MPs say cannot rely on U.S. torture assurances

Britain should no longer rely on U.S. assurances that it does not use torture on terrorism suspects, an influential committee of MPs said in a report released on Sunday.

Britain had previously taken those assurances on face value but after the CIA acknowledged "waterboarding" three detainees, Britain should change its stance, the House of Commons Foreign Affairs Committee said in its annual report on human rights.

Foreign Secretary David Miliband told parliament in April he thought the technique, where a suspect is tied down on a board and water is poured over his or her hooded face in a form of simulated drowning, amounted to torture.

U.S. President George W. Bush vetoed legislation in March that would have banned the CIA from using the technique.

"Given the clear differences in definition, the UK can no longer rely on U.S. assurances that it does not use torture and we recommend that the government does not rely on such assurances in the future," the MPs said in their report.

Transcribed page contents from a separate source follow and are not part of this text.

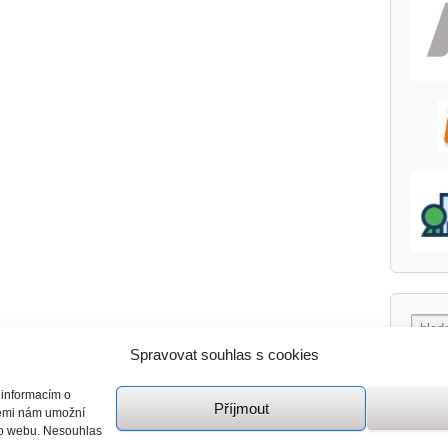
Spravovat souhlas s cookies
 informacím o
Příjmout
giemi nám umožní
mto webu. Nesouhlas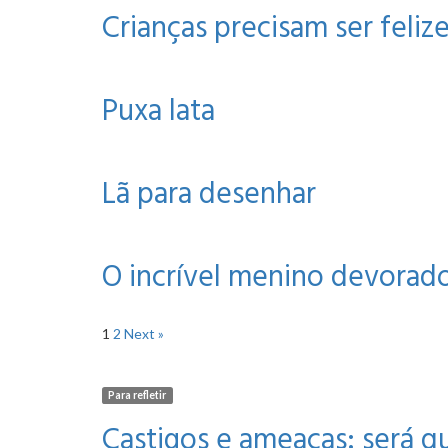
Crianças precisam ser feliz
Puxa lata
Lã para desenhar
O incrível menino devorado
1
2
Next »
Para refletir
Castigos e ameaças: será q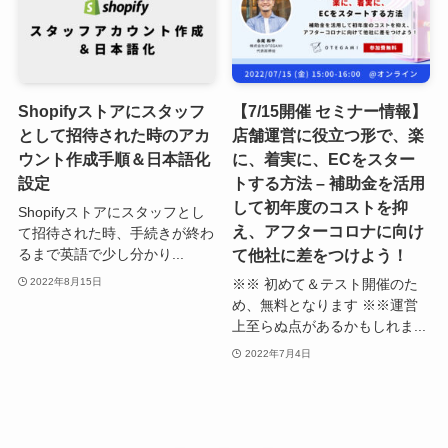
Shopifyストアにスタッフ
【7/15開催 セミナー情報】
として招待された時のアカ
店舗運営に役立つ形で、楽
ウント作成手順＆日本語化
に、着実に、ECをスター
設定
トする方法 – 補助金を活用
して初年度のコストを抑
Shopifyストアにスタッフとし
え、アフターコロナに向け
て招待された時、手続きが終わ
て他社に差をつけよう！
るまで英語で少し分かり...
※※ 初めて＆テスト開催のた
2022年8月15日
め、無料となります ※※運営
上至らぬ点があるかもしれま...
2022年7月4日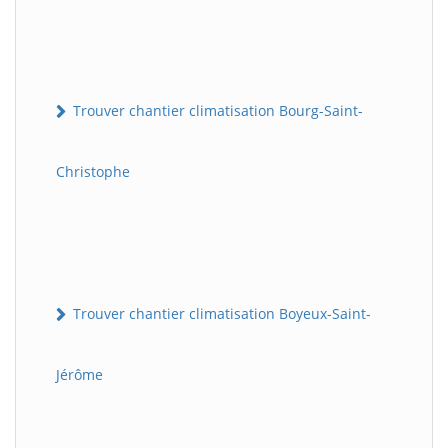
Trouver chantier climatisation Bourg-Saint-
Christophe
Trouver chantier climatisation Boyeux-Saint-
Jérôme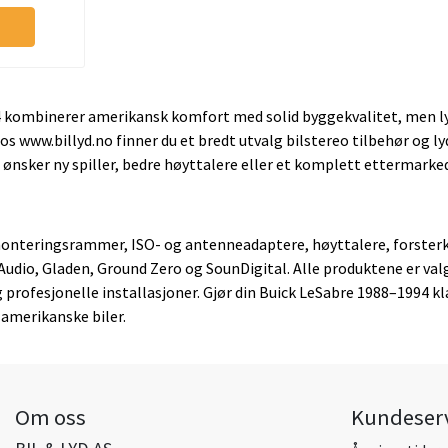
 kombinerer amerikansk komfort med solid byggekvalitet, men ly
os www.billyd.no finner du et bredt utvalg bilstereo tilbehør og l
ønsker ny spiller, bedre høyttalere eller et komplett ettermarke
 monteringsrammer, ISO- og antenneadaptere, høyttalere, forster
udio, Gladen, Ground Zero og SounDigital. Alle produktene er val
 profesjonelle installasjoner. Gjør din Buick LeSabre 1988–1994 kl
e amerikanske biler.
Om oss
Kundeser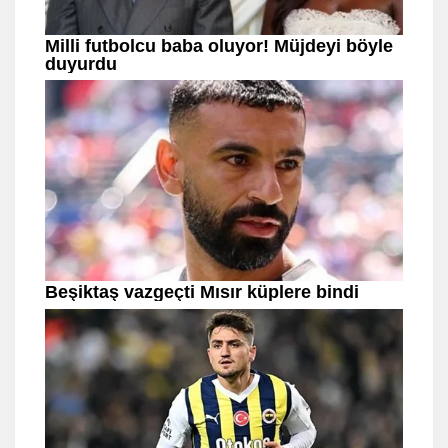
Etiketler:
# resmigazete
# ulaşım
# memur
# gümrük
# orman
# karar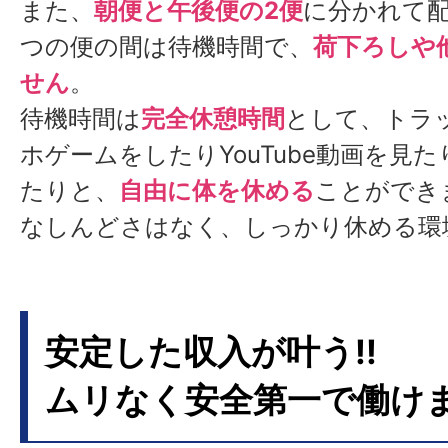
また、
朝便と午後便の2便
に分かれて配
つの便の間は待機時間で、
荷下ろしや
せん
。
待機時間は
完全休憩時間
として、トラ
ホゲームをしたりYouTube動画を見
たりと、
自由に体を休める
ことができ
なしんどさはなく、しっかり休める環
安定した収入が叶う!!
ムリなく安全第一で働け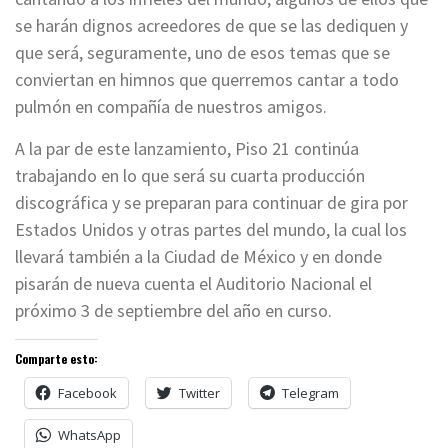
se harán dignos acreedores de que se las dediquen y
que será, seguramente, uno de esos temas que se
conviertan en himnos que querremos cantar a todo
pulmón en compañía de nuestros amigos.
A la par de este lanzamiento, Piso 21 continúa
trabajando en lo que será su cuarta producción
discográfica y se preparan para continuar de gira por
Estados Unidos y otras partes del mundo, la cual los
llevará también a la Ciudad de México y en donde
pisarán de nueva cuenta el Auditorio Nacional el
próximo 3 de septiembre del año en curso.
Comparte esto:
Facebook
Twitter
Telegram
WhatsApp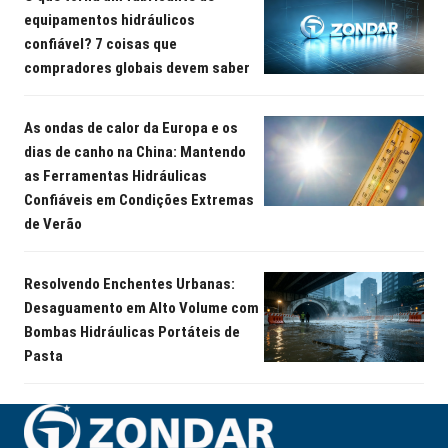
equipamentos hidráulicos
confiável? 7 coisas que
compradores globais devem saber
As ondas de calor da Europa e os
dias de canho na China: Mantendo
as Ferramentas Hidráulicas
Confiáveis em Condições Extremas
de Verão
Resolvendo Enchentes Urbanas:
Desaguamento em Alto Volume com
Bombas Hidráulicas Portáteis de
Pasta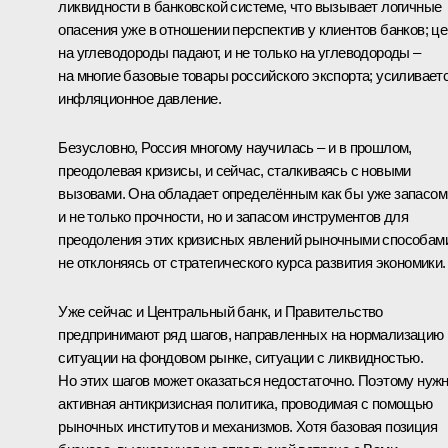
ликвидности в банковской системе, что вызывает логичные
опасения уже в отношении перспектив у клиентов банков; ц
на углеводороды падают, и не только на углеводороды –
на многие базовые товары российского экспорта; усиливает
инфляционное давление.
Безусловно, Россия многому научилась – и в прошлом,
преодолевая кризисы, и сейчас, сталкиваясь с новыми
вызовами. Она обладает определённым как бы уже запасом
и не только прочности, но и запасом инструментов для
преодоления этих кризисных явлений рыночными способам
не отклоняясь от стратегического курса развития экономики.
Уже сейчас и Центральный банк, и Правительство
предпринимают ряд шагов, направленных на нормализацию
ситуации на фондовом рынке, ситуации с ликвидностью.
Но этих шагов может оказаться недостаточно. Поэтому нуж
активная антикризисная политика, проводимая с помощью
рыночных институтов и механизмов. Хотя базовая позиция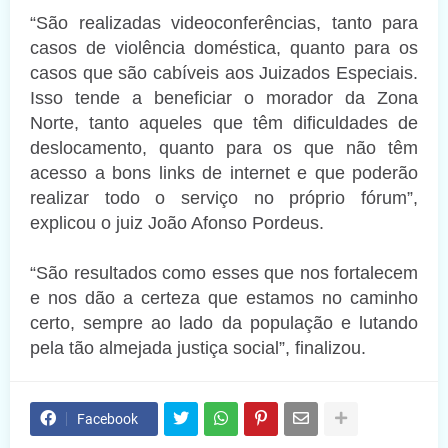
“São realizadas videoconferências, tanto para
casos de violência doméstica, quanto para os
casos que são cabíveis aos Juizados Especiais.
Isso tende a beneficiar o morador da Zona
Norte, tanto aqueles que têm dificuldades de
deslocamento, quanto para os que não têm
acesso a bons links de internet e que poderão
realizar todo o serviço no próprio fórum”,
explicou o juiz João Afonso Pordeus.
“São resultados como esses que nos fortalecem
e nos dão a certeza que estamos no caminho
certo, sempre ao lado da população e lutando
pela tão almejada justiça social”, finalizou.
Facebook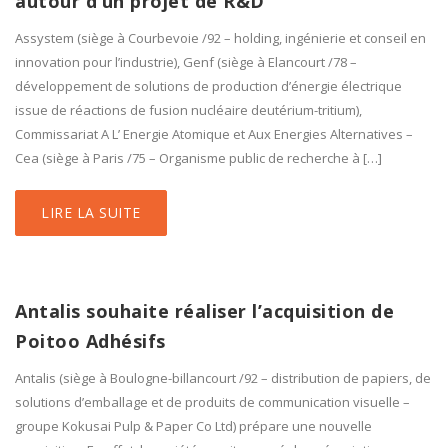
autour d’un projet de R&D
Assystem (siège à Courbevoie /92 – holding, ingénierie et conseil en
innovation pour l’industrie), Genf (siège à Elancourt /78 –
développement de solutions de production d’énergie électrique
issue de réactions de fusion nucléaire deutérium-tritium),
Commissariat A L’ Energie Atomique et Aux Energies Alternatives –
Cea (siège à Paris /75 – Organisme public de recherche à […]
LIRE LA SUITE
Antalis souhaite réaliser l’acquisition de
Poitoo Adhésifs
Antalis (siège à Boulogne-billancourt /92 – distribution de papiers, de
solutions d’emballage et de produits de communication visuelle –
groupe Kokusai Pulp & Paper Co Ltd) prépare une nouvelle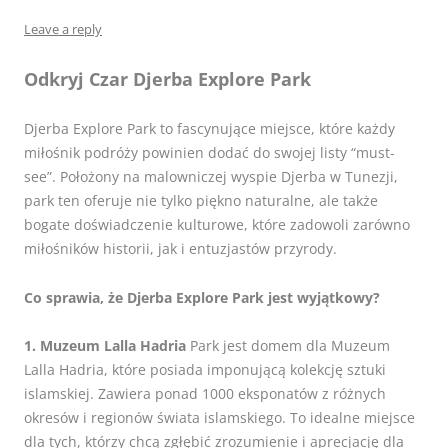
Leave a reply
Odkryj Czar Djerba Explore Park
Djerba Explore Park to fascynujące miejsce, które każdy
miłośnik podróży powinien dodać do swojej listy “must-
see”. Położony na malowniczej wyspie Djerba w Tunezji,
park ten oferuje nie tylko piękno naturalne, ale także
bogate doświadczenie kulturowe, które zadowoli zarówno
miłośników historii, jak i entuzjastów przyrody.
Co sprawia, że Djerba Explore Park jest wyjątkowy?
1. Muzeum Lalla Hadria
Park jest domem dla Muzeum
Lalla Hadria, które posiada imponującą kolekcję sztuki
islamskiej. Zawiera ponad 1000 eksponatów z różnych
okresów i regionów świata islamskiego. To idealne miejsce
dla tych, którzy chcą zgłębić zrozumienie i aprecjację dla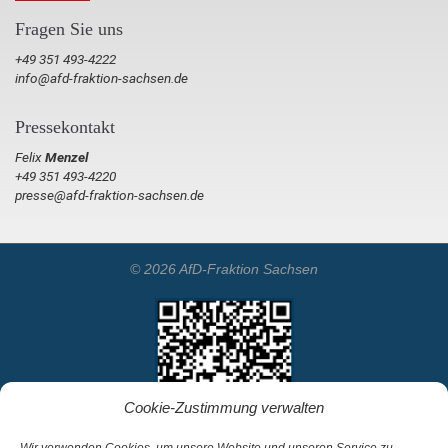
Fragen Sie uns
+49 351 493-4222
info@afd-fraktion-sachsen.de
Pressekontakt
Felix
Menzel
+49 351 493-4220
presse@afd-fraktion-sachsen.de
© 2026 AfD-Fraktion Sachsen
Cookie-Zustimmung verwalten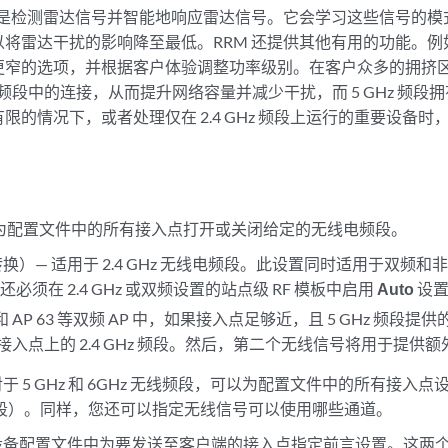
用途是检测雷达信号并智能地响应雷达信号。它会学习这些信号的
以将雷达干扰的影响降至最低。RRM 还提供其他有用的功能。
更窄的选项，并根据客户体验调整功率级别。在客户众多的拥挤
GHz 频段中的连接，从而提升网络容量并减少干扰，而 5 GHz 
限的情况下，或者处理仅在 2.4 GHz 频段上运行的重要设备
 为配置文件中的所有接入点打开或关闭给定的无线电频段。
换）— 适用于 2.4 GHz 无线电频段。此设置同时适用于双频
必须在 2.4 GHz 或双频设置的站点级 RF 模板中启用
Auto
设
3 和 AP 63 等双频 AP 中，如果接入点足够近，且 5 GHz 频段
入点上的 2.4 GHz 频段。然后，第二个无线信号将用于提供额外的
对于 5 GHz 和 6GHz 无线频段，可以为配置文件中的所有接入点设
 频段）。同样，您还可以指定无线信号可以使用哪些通道。
设备配置文件中为要发送至客户端的接入点指定前言设置。这两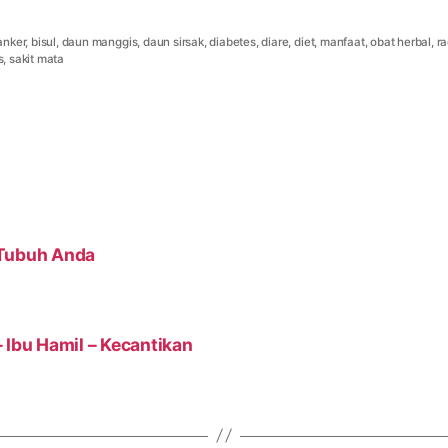
anker
,
bisul
,
daun manggis
,
daun sirsak
,
diabetes
,
diare
,
diet
,
manfaat
,
obat herbal
,
ra
s
,
sakit mata
 Tubuh Anda
 Ibu Hamil – Kecantikan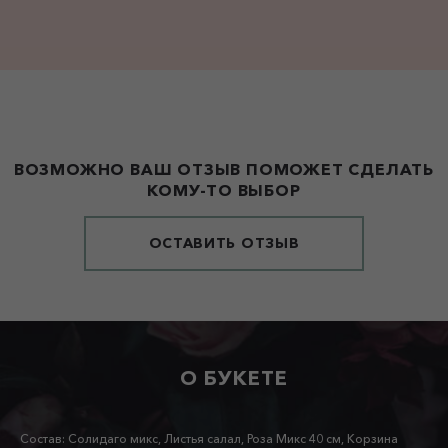
ВОЗМОЖНО ВАШ ОТЗЫВ ПОМОЖЕТ СДЕЛАТЬ
КОМУ-ТО ВЫБОР
ОСТАВИТЬ ОТЗЫВ
О БУКЕТЕ
Состав: Солидаго микс, Листья салал, Роза Микс 40 см, Корзина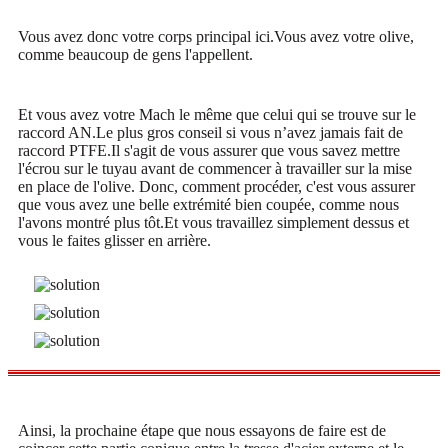
Vous avez donc votre corps principal ici.Vous avez votre olive,
comme beaucoup de gens l'appellent.
Et vous avez votre Mach le même que celui qui se trouve sur le
raccord AN.Le plus gros conseil si vous n’avez jamais fait de
raccord PTFE.Il s'agit de vous assurer que vous savez mettre
l'écrou sur le tuyau avant de commencer à travailler sur la mise
en place de l'olive. Donc, comment procéder, c'est vous assurer
que vous avez une belle extrémité bien coupée, comme nous
l'avons montré plus tôt.Et vous travaillez simplement dessus et
vous le faites glisser en arrière.
Ainsi, la prochaine étape que nous essayons de faire est de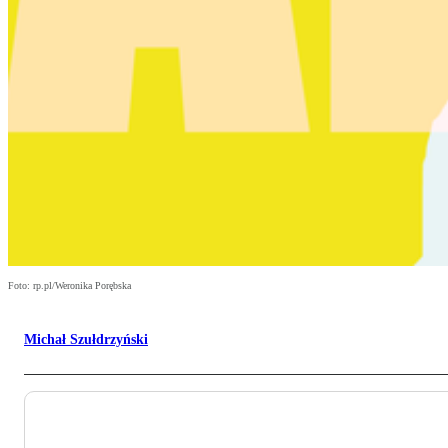
Foto: rp.pl/Weronika Porębska
Michał Szułdrzyński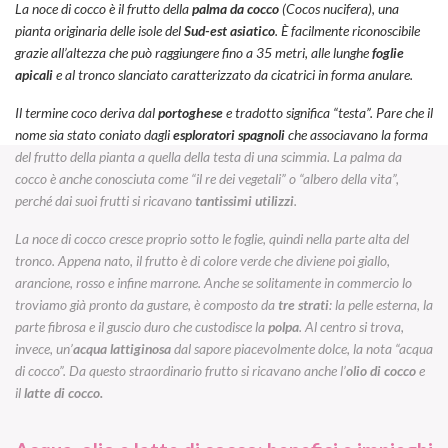
La noce di cocco è il frutto della
palma da cocco
(
Cocos nucifera
), una
pianta originaria delle isole del
Sud-est asiatico
. È facilmente riconoscibile
grazie all’altezza che può raggiungere fino a 35 metri, alle lunghe
foglie
apicali
e al tronco slanciato caratterizzato da cicatrici in forma anulare.
Il termine
coco
deriva dal
portoghese
e tradotto significa “testa”. Pare che il
nome sia stato coniato dagli
esploratori spagnoli
che associavano la forma
del frutto della pianta a quella della testa di una scimmia. La palma da
cocco è anche conosciuta come “il re dei vegetali” o “albero della vita”,
perché dai suoi frutti si ricavano
tantissimi utilizzi
.
La noce di cocco cresce proprio sotto le foglie, quindi nella parte alta del
tronco. Appena nato, il frutto è di colore verde che diviene poi giallo,
arancione, rosso e infine marrone. Anche se solitamente in commercio lo
troviamo già pronto da gustare, è composto da
tre strati
: la pelle esterna, la
parte fibrosa e il guscio duro che custodisce la
polpa
. Al centro si trova,
invece, un’
acqua lattiginosa
dal sapore piacevolmente dolce, la nota “acqua
di cocco”. Da questo straordinario frutto si ricavano anche l’
olio di cocco
e
il
latte di cocco.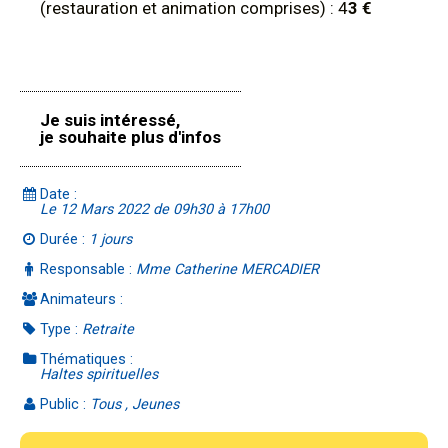
(restauration et animation comprises) : 4
3 €
Je suis intéressé,
je souhaite plus d'infos
Date :
Le 12 Mars 2022 de 09h30 à 17h00
Durée :
1 jours
Responsable :
Mme Catherine MERCADIER
Animateurs :
Type :
Retraite
Thématiques :
Haltes spirituelles
Public :
Tous , Jeunes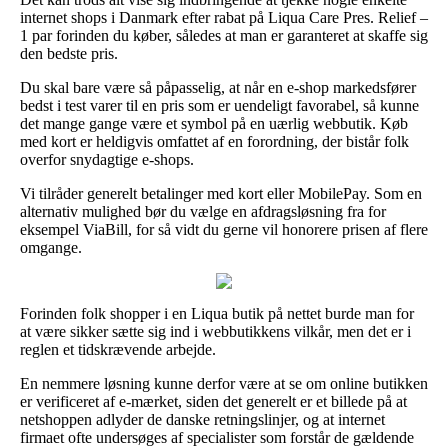
internet shops i Danmark efter rabat på Liqua Care Pres. Relief –
1 par forinden du køber, således at man er garanteret at skaffe sig
den bedste pris.
Du skal bare være så påpasselig, at når en e-shop markedsfører
bedst i test varer til en pris som er uendeligt favorabel, så kunne
det mange gange være et symbol på en uærlig webbutik. Køb
med kort er heldigvis omfattet af en forordning, der bistår folk
overfor snydagtige e-shops.
Vi tilråder generelt betalinger med kort eller MobilePay. Som en
alternativ mulighed bør du vælge en afdragsløsning fra for
eksempel ViaBill, for så vidt du gerne vil honorere prisen af flere
omgange.
Forinden folk shopper i en Liqua butik på nettet burde man for
at være sikker sætte sig ind i webbutikkens vilkår, men det er i
reglen et tidskrævende arbejde.
En nemmere løsning kunne derfor være at se om online butikken
er verificeret af e-mærket, siden det generelt er et billede på at
netshoppen adlyder de danske retningslinjer, og at internet
firmaet ofte undersøges af specialister som forstår de gældende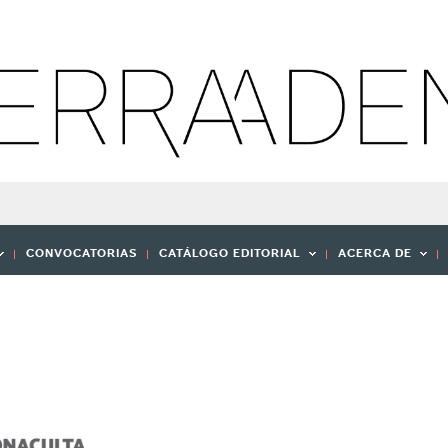
CONVOCATORIAS
CATÁLOGO EDITORIAL
ACERCA DE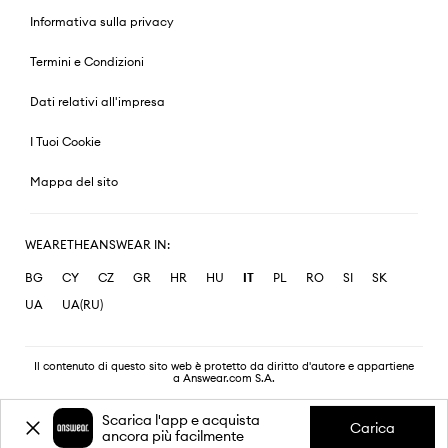
Informativa sulla privacy
Termini e Condizioni
Dati relativi all'impresa
I Tuoi Cookie
Mappa del sito
WEARETHEANSWEAR IN:
BG
CY
CZ
GR
HR
HU
IT
PL
RO
SI
SK
UA
UA(RU)
Il contenuto di questo sito web è protetto da diritto d'autore e appartiene
a Answear.com S.A.
Scarica l'app e acquista
Carica
ancora più facilmente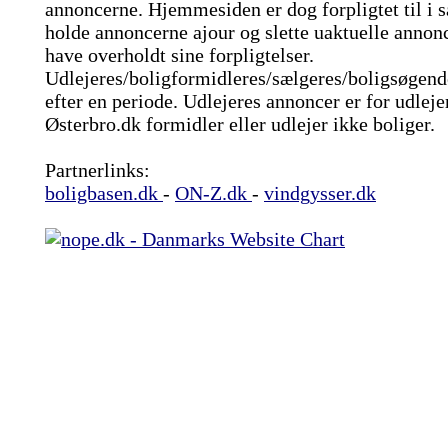
annoncerne. Hjemmesiden er dog forpligtet til i s
holde annoncerne ajour og slette uaktuelle annon
have overholdt sine forpligtelser.
Udlejeres/boligformidleres/sælgeres/boligsøgend
efter en periode. Udlejeres annoncer er for udleje
Østerbro.dk formidler eller udlejer ikke boliger.
Partnerlinks:
boligbasen.dk
-
ON-Z.dk
-
vindgysser.dk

Britain is a signatory to a U.N. convention barring the extradition of a person to another state where there are substantial grounds for believing that they would be in danger of being subjected to torture.

The Foreign Office declined to comment specifically on the issue of torture, saying only that it would respond in detail to the wide-ranging report at a later date.

In their report, the MPs also called for an exhaustive analysis of current U.S. interrogation techniques, using information publicly available or supplied by the U.S., to see if any other differences exist.

Britain had a moral and legal obligation to ensure its airports and airspace were not used for renditions - the secret transfer of CIA prisoners, they said. This applied even if the rendition flights did not have a detainee on board.

"OUTSOURCING TERROR" ALLEGATIONS

Miliband was forced to apologise to parliament in February after it emerged two U.S. planes carrying terrorism suspects on rendition flights had landed and refuelled at a U.S. base on the British Indian Ocean island of Diego Garcia in 2002 despite previous government denials based on U.S. assurances.

Human rights groups had long cast doubt on those assurances and the MPs' report urged the government to press the United States to reveal "the full scale of the rendition problem."

It also called for an investigation into allegations that the government "outsourced" interrogation techniques involving the torture of British nationals by Pakistani authorities.

In April, The Guardian newspaper reported a number of British citizens who said that they were detained and tortured by Pakistan intelligence, and interrogated by British intelligence officers in that country, the committee said.

"It is not acceptable for the government to use an individual's dual nationality as an excuse to leave him or her vulnerable to the prospect of possible torture," the committee added. Britain has denied outsourcing torture.